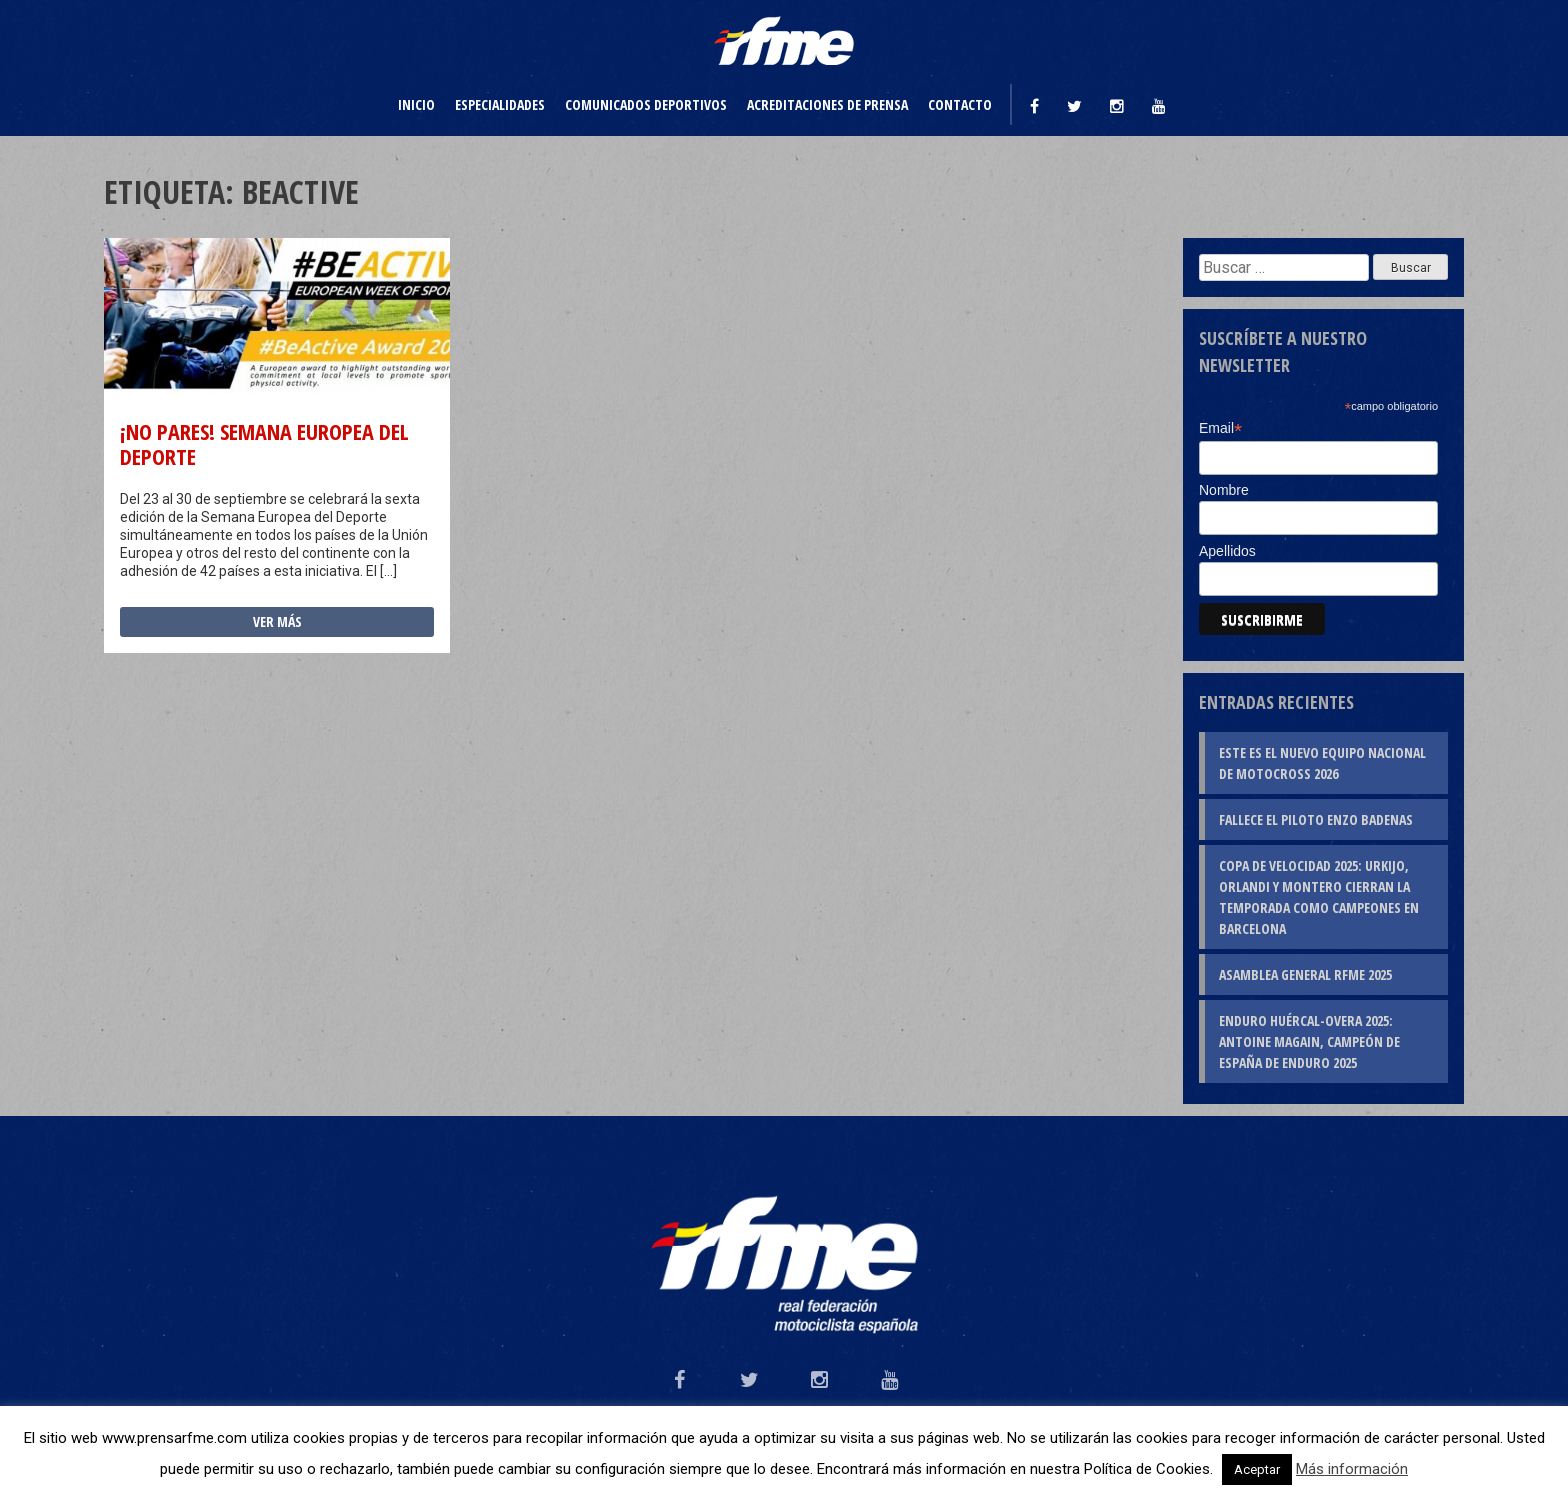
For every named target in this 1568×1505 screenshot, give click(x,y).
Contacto (960, 104)
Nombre (1224, 490)
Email (1220, 428)
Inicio (416, 104)
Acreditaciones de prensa (827, 104)
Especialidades (500, 104)
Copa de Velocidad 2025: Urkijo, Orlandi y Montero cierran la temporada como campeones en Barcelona (1319, 897)
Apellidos (1227, 551)
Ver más (277, 621)
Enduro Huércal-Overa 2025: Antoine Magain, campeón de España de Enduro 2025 (1309, 1041)
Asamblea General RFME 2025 (1305, 974)
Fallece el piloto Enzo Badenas (1316, 819)
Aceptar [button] (1257, 1469)
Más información (1352, 1469)
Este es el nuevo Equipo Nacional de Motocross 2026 (1322, 763)
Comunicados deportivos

Task directions.
Repeat only the lines starting at the one that contains "Email (1220, 428)" and ending at the last line above, exactly as written.

Written solution.
Email (1220, 428)
Inicio (416, 104)
Acreditaciones de prensa (827, 104)
Especialidades (500, 104)
Copa de Velocidad 2025: Urkijo, Orlandi y Montero cierran la temporada como campeones en Barcelona (1319, 897)
Apellidos (1227, 551)
Ver más (277, 621)
Enduro Huércal-Overa 2025: Antoine Magain, campeón de España de Enduro 2025 (1309, 1041)
Asamblea General RFME 2025 (1305, 974)
Fallece el piloto Enzo Badenas (1316, 819)
Aceptar [button] (1257, 1469)
Más información (1352, 1469)
Este es el nuevo Equipo Nacional de Motocross 2026 (1322, 763)
Comunicados deportivos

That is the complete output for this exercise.